Each year, several hundred sick, injured and orphaned wild animals are brought to the Sanctuary in need of specialist care. Following treatment, wherever possible, the animals are returned to the wild. Alternatively, they may be integrated into the Sanctuary’s collection for breeding or educational purposes.
The Sanctuary is also committed to the breeding of endangered Australian animals. It’s involvement includes the breeding programs for more than 20 species now classified as threatened. These research projects, while based at the Sanctuary, are outwardly helping towards a better scientific understanding of Australian wildlife.
The key attractions at Healesville Sanctuary include:
The largest Collection of Australian Native Animals
Its keepers and animal presentations
The layout, path and natural setting
Its geographic position/regional context
An historic tradition as an Australian wildlife sanctuary (60+ years)
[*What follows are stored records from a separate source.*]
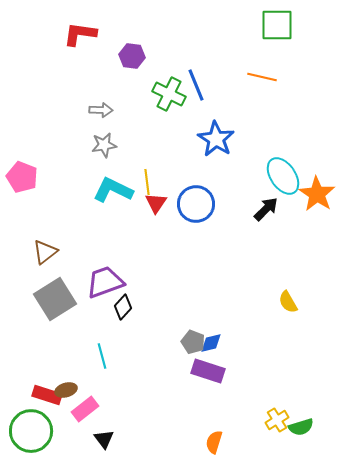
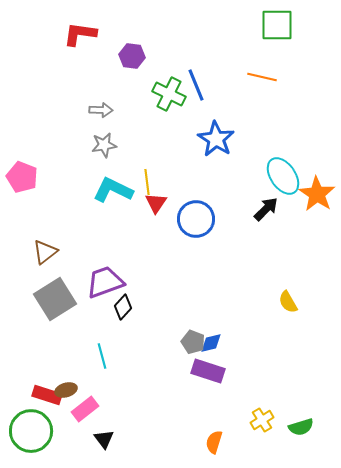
blue circle: moved 15 px down
yellow cross: moved 15 px left
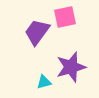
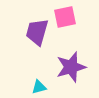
purple trapezoid: rotated 20 degrees counterclockwise
cyan triangle: moved 5 px left, 5 px down
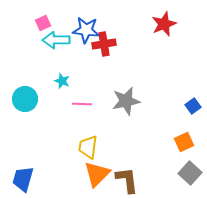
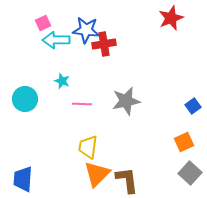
red star: moved 7 px right, 6 px up
blue trapezoid: rotated 12 degrees counterclockwise
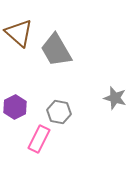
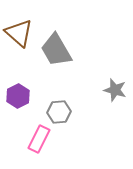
gray star: moved 8 px up
purple hexagon: moved 3 px right, 11 px up
gray hexagon: rotated 15 degrees counterclockwise
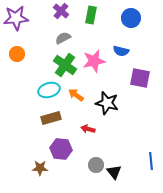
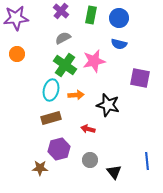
blue circle: moved 12 px left
blue semicircle: moved 2 px left, 7 px up
cyan ellipse: moved 2 px right; rotated 60 degrees counterclockwise
orange arrow: rotated 140 degrees clockwise
black star: moved 1 px right, 2 px down
purple hexagon: moved 2 px left; rotated 20 degrees counterclockwise
blue line: moved 4 px left
gray circle: moved 6 px left, 5 px up
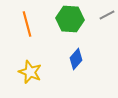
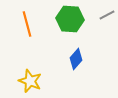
yellow star: moved 9 px down
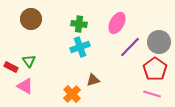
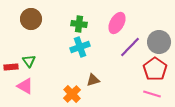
red rectangle: rotated 32 degrees counterclockwise
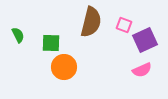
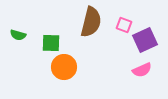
green semicircle: rotated 133 degrees clockwise
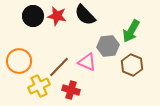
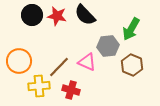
black circle: moved 1 px left, 1 px up
green arrow: moved 2 px up
yellow cross: rotated 20 degrees clockwise
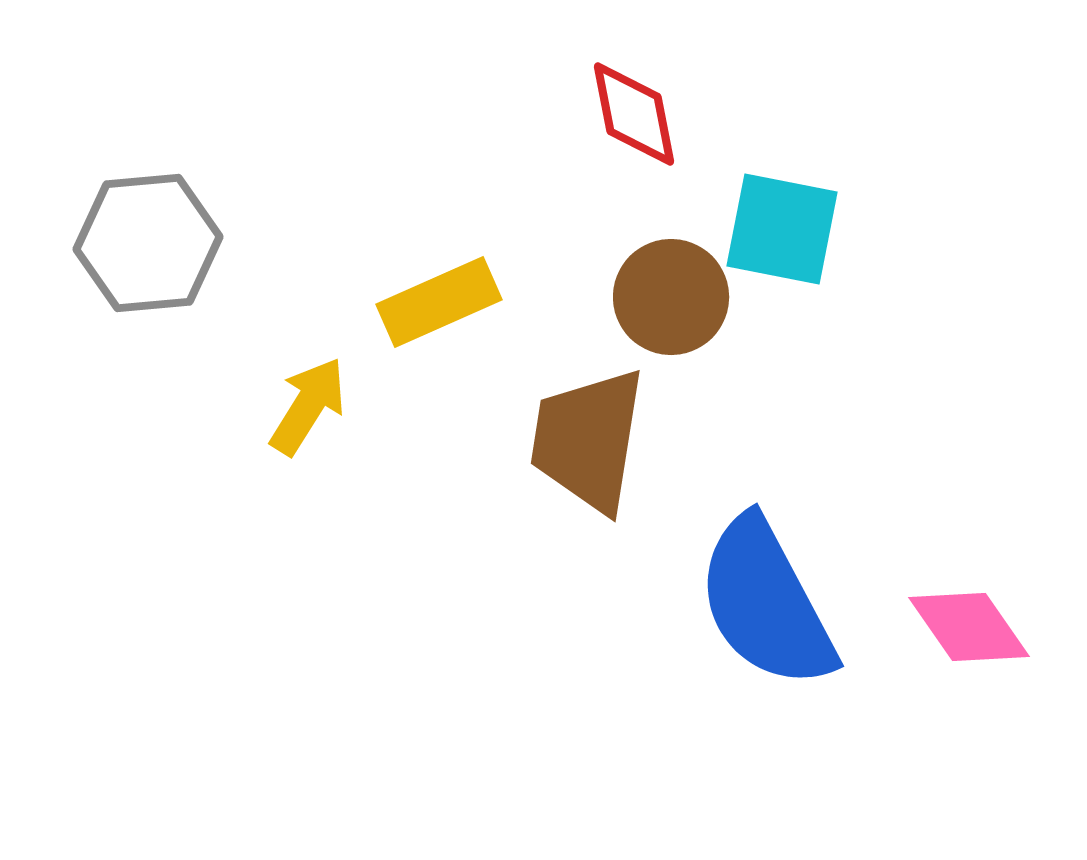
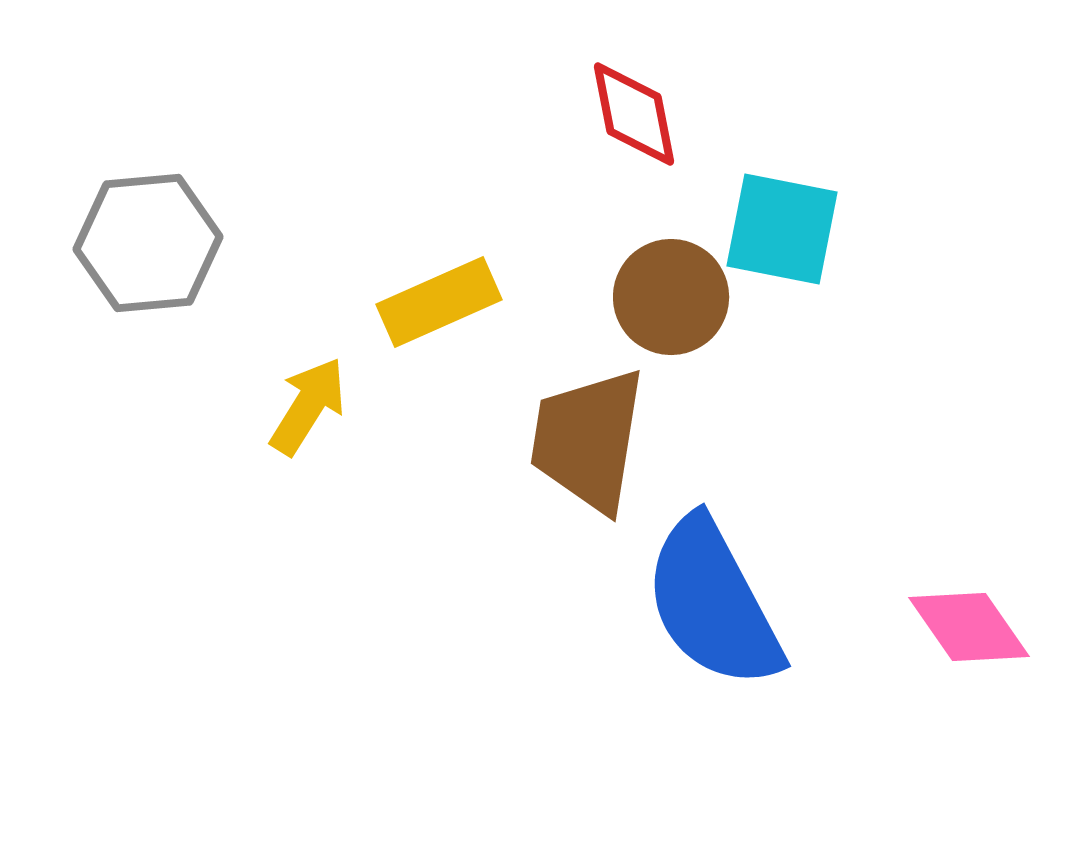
blue semicircle: moved 53 px left
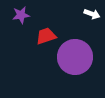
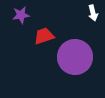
white arrow: moved 1 px right, 1 px up; rotated 56 degrees clockwise
red trapezoid: moved 2 px left
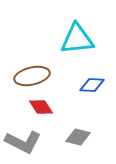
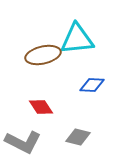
brown ellipse: moved 11 px right, 21 px up
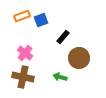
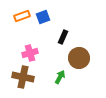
blue square: moved 2 px right, 3 px up
black rectangle: rotated 16 degrees counterclockwise
pink cross: moved 5 px right; rotated 35 degrees clockwise
green arrow: rotated 104 degrees clockwise
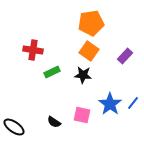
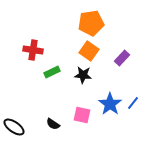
purple rectangle: moved 3 px left, 2 px down
black semicircle: moved 1 px left, 2 px down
Its reputation as a conservation, research and education organisation
Healesville Sanctuary is now recognised and respected as a conservation organisation. This has been demonstrated by developing species management programs for threatened species, backed by appropriate scientific research in conjunction with wildlife agencies, and by developing linkages with projects for species management in the wild and at other zoos and scientific research institutions including universities. Rather than presenting isolated efforts, the Sanctuary is ensuring they are a part of an overall integrated conservation program.
Over 200 species of Australian wildlife can be found on display at the Sanctuary within its 31 hectares (78 acres) of natural bush, interrupted only by the flow of Badger Creek through the property. Healesville Sanctuary is also responsible for the management of the 143 hectares of the Coranderrk Bushland Reserve found adjacent to the park.
Healesville Sanctuary is situated at the foothills of the Great Dividing Range, 65 kilometers east of Melbourne. Starting out as a research institute in the 1920’s, the Sanctuary officially opened to visitors on 30th May, 1934. Now operated by the Zoological Board of Victoria, it is a sister zoo to the Royal Melbourne Zoological Gardens and Werribee Zoological Park.